> EXERCISE DETAILS:
Scan the records and identify every line in which the string "Masterstudium" occurs, then return those lines.

┌─ DATA SUPPLIED

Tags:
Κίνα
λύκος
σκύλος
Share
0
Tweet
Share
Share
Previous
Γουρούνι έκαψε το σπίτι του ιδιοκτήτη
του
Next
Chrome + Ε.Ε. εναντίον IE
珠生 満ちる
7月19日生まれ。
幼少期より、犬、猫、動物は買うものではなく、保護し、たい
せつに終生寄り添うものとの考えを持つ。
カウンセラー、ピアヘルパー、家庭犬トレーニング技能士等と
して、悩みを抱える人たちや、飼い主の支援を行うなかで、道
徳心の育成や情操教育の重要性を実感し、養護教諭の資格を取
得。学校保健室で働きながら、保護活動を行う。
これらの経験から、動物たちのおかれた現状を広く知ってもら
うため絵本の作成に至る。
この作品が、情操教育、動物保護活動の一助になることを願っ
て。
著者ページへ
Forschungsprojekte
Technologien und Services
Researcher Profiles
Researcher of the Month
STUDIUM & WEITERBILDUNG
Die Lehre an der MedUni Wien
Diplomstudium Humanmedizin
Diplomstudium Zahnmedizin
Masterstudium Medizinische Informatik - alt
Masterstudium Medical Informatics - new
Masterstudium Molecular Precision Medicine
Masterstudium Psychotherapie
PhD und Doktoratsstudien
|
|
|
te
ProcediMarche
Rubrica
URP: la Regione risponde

└─
┌─ DATA SUPPLIED

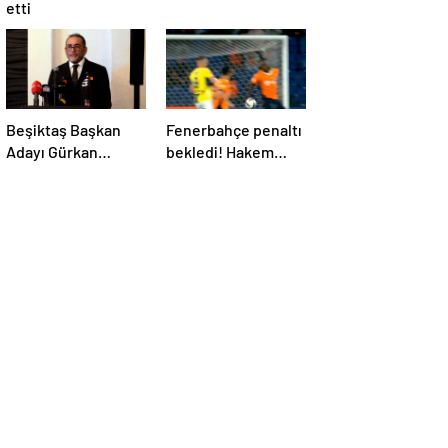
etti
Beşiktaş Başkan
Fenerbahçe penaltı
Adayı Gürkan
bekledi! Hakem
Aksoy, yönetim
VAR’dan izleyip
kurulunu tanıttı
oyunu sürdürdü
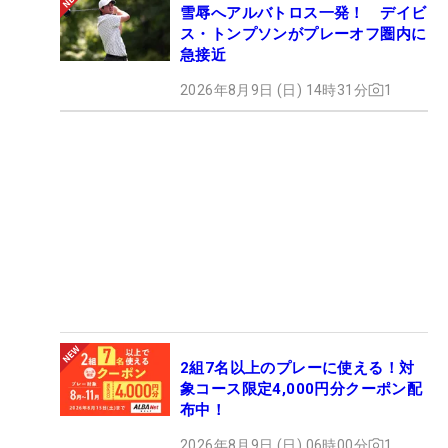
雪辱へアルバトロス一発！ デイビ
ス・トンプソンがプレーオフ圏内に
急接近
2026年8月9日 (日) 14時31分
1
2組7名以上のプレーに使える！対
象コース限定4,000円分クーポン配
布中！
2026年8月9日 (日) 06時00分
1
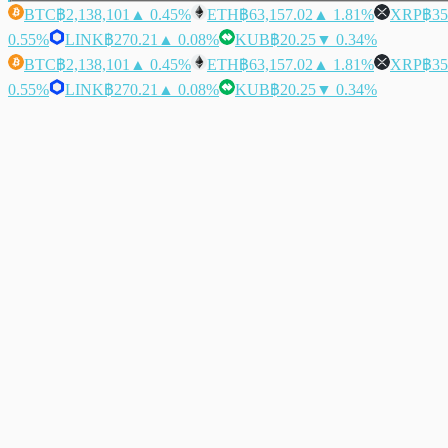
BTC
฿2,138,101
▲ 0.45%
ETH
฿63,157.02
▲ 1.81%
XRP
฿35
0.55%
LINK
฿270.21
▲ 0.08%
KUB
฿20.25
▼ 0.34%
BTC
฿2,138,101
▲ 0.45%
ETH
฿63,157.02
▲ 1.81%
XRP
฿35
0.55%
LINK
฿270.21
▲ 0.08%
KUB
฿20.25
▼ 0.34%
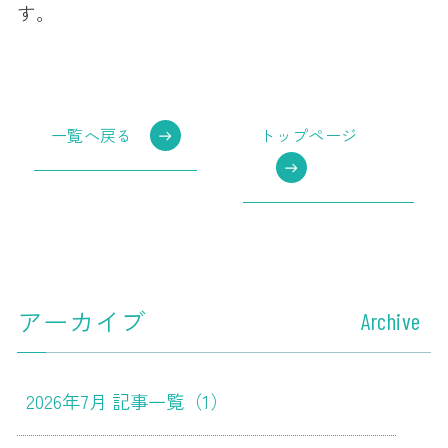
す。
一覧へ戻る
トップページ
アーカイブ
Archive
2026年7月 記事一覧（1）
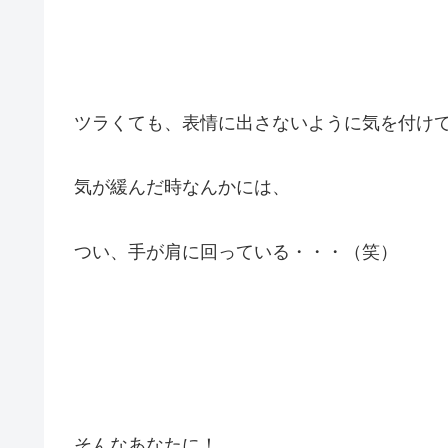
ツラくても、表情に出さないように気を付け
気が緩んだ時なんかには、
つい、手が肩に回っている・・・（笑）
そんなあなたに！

└─

> WRITTEN ANSWER:
Masterstudium Medizinische Informatik - alt
Masterstudium Medical Informatics - new
Masterstudium Molecular Precision Medicine
Masterstudium Psychotherapie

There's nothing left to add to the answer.